Sunday morning, Janice was supposed to stand in front of her congregation and say something that made sense. She needed to explain why this had happened, why God had let this happen. A baby got punched. In a church. Who stands idly by while babies are getting hurt? If You’re omnipotent, why don’t You help? And yet, had she not tried to help? And was she not here doing God’s work? How can you say you want God’s help and yet dismiss the help He sends? Or was it typical earthly bullshit that kept them from recognizing her as help God had sent? Was that egotistical for her to believe she was God’s help?
These were her thoughts as she stood at the door behind the altar, waiting for the organist to play the cue for her to enter. These were the thoughts she let herself have. They seemed like hard questions, questions worth wrestling with. But she knew they were distractions from the real questions she didn’t want to ask herself—mainly, if you meet a god, shouldn’t it change you? But also, what if all the gods are real, but they’re all like Odd? Then what the fuck was she doing with her life?
When she stood before the congregation, three steps up from them, behind the lectern, she gripped the Bible before her tightly. They were quieter than she’d ever heard them. No one rustled their bulletin. No one hushed their antsy four-year-old. There were no antsy four year olds. Even the children sat quiet. Seventy-two people looked up at her, some of them bruised and battered, many of them afraid, some defiant and angry.
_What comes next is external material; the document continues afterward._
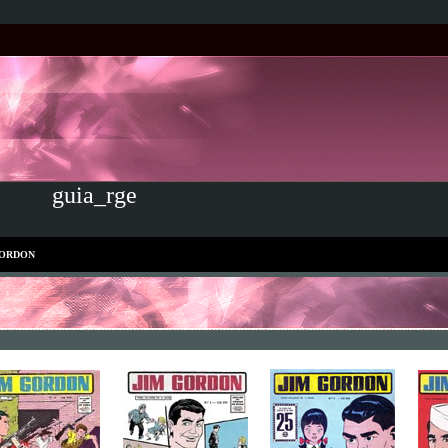
guia_rge
GORDON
In the light filtering in through the jewel-toned windows, she saw, faintly, the threads that tied them together. Even now, here, without the proper ritual, without the proper preparation, she saw how these people fit together, the pattern they made. Some Sandersons sat in the middle of the sanctuary, on her right. She saw from them ties going outside to the men who still refused to have a woman preacher. She saw ties going off to the east.
This was not the first thing the congregation expected her to say to them and they shifted uncomfortably. Orion’s aunt especially seemed taken aback.
Janice asked again. “Where’s Orion?”
“He’s gone to Sweden,” his other aunt answered. “To return the statue.” Of course he had. Who was the only person in this town who would act with decisiveness? He’d go to Sweden, damn the consequences, if he thought that was the right thing to do.
And what was she going to do? Stand here and pretend nothing had changed for her?
She shut the Bible. She stepped down from the lectern. She walked out the door. The congregation sat there for a good twenty minutes before they realized she wasn’t coming back.